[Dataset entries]

☆ ☆ ☆ ☆ ☆ ☆ ☆

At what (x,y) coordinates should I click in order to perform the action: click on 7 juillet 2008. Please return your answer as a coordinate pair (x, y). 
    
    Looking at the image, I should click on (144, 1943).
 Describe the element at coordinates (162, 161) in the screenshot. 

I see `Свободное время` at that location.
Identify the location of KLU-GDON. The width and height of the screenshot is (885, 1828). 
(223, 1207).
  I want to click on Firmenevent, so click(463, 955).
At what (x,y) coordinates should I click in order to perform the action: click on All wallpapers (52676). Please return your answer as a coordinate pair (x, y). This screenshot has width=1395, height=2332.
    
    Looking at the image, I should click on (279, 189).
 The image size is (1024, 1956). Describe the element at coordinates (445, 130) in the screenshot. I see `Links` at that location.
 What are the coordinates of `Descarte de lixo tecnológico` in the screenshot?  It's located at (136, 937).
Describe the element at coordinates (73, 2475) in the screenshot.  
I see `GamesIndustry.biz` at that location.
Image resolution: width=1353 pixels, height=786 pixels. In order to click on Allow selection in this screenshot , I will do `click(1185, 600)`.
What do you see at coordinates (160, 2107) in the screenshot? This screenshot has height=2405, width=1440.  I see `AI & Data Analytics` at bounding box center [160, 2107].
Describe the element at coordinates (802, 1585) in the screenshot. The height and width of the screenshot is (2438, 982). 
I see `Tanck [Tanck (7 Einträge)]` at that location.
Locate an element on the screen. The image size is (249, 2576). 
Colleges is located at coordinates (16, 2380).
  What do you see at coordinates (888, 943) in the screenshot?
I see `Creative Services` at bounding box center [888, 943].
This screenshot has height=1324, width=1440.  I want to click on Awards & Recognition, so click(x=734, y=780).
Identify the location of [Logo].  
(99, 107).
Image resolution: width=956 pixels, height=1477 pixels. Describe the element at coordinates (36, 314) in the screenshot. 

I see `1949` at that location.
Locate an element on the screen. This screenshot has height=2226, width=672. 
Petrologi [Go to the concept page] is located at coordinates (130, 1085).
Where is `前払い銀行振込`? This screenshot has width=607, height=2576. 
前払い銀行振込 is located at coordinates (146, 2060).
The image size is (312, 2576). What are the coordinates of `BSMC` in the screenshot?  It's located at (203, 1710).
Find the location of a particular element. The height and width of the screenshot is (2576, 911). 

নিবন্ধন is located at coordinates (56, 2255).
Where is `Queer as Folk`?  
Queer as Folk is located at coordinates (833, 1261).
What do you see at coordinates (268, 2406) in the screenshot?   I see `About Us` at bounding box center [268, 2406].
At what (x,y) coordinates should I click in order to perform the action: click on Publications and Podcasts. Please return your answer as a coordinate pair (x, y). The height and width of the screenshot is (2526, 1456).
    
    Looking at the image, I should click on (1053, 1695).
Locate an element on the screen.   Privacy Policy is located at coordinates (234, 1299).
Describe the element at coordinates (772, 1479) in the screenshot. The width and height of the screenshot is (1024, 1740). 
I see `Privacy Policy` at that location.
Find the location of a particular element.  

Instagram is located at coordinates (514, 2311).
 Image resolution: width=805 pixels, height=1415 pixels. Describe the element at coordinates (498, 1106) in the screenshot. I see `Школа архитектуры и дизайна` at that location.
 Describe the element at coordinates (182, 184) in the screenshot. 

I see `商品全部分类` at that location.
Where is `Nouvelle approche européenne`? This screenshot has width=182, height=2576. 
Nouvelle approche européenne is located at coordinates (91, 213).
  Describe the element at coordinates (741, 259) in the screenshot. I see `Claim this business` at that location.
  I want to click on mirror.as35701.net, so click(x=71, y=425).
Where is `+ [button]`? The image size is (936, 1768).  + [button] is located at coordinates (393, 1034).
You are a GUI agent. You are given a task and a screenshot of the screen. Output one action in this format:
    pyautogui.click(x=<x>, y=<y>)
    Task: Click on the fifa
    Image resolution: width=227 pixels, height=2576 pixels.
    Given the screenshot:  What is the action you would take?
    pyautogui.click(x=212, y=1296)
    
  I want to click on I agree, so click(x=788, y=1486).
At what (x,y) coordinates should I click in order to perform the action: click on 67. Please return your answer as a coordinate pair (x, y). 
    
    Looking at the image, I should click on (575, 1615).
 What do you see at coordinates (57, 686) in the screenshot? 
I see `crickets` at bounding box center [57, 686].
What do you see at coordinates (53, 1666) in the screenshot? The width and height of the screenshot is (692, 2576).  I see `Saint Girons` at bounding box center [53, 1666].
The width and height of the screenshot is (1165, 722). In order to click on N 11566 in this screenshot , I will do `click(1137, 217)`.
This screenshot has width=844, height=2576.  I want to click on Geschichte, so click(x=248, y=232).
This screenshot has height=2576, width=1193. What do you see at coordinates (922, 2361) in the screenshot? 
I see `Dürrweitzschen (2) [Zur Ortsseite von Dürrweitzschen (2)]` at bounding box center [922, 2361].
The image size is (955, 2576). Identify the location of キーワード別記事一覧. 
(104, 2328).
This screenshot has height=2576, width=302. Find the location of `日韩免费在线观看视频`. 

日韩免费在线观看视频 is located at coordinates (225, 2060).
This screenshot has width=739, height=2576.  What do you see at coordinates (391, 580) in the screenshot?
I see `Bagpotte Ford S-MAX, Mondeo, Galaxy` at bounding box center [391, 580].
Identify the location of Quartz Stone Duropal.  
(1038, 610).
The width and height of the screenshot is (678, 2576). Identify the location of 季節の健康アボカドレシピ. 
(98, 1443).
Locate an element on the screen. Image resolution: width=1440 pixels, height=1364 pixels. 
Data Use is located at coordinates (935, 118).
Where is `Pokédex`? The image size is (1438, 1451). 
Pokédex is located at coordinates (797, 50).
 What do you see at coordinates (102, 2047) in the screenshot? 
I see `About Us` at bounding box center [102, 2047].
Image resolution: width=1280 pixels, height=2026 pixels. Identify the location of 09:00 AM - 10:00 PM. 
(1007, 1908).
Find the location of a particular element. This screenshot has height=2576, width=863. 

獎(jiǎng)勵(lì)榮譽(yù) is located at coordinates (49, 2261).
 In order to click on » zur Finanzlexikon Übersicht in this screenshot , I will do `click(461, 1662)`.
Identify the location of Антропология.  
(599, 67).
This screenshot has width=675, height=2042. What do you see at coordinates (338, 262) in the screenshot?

☆ ☆ ☆ ☆ ☆ ☆ ☆

=== Task directions ===
Identify the lines of the entries containing the string "will". Copy each such line.

=== Reply to the exercise ===
Image resolution: width=1353 pixels, height=786 pixels. In order to click on Allow selection in this screenshot , I will do `click(1185, 600)`.
The width and height of the screenshot is (1165, 722). In order to click on N 11566 in this screenshot , I will do `click(1137, 217)`.
 In order to click on » zur Finanzlexikon Übersicht in this screenshot , I will do `click(461, 1662)`.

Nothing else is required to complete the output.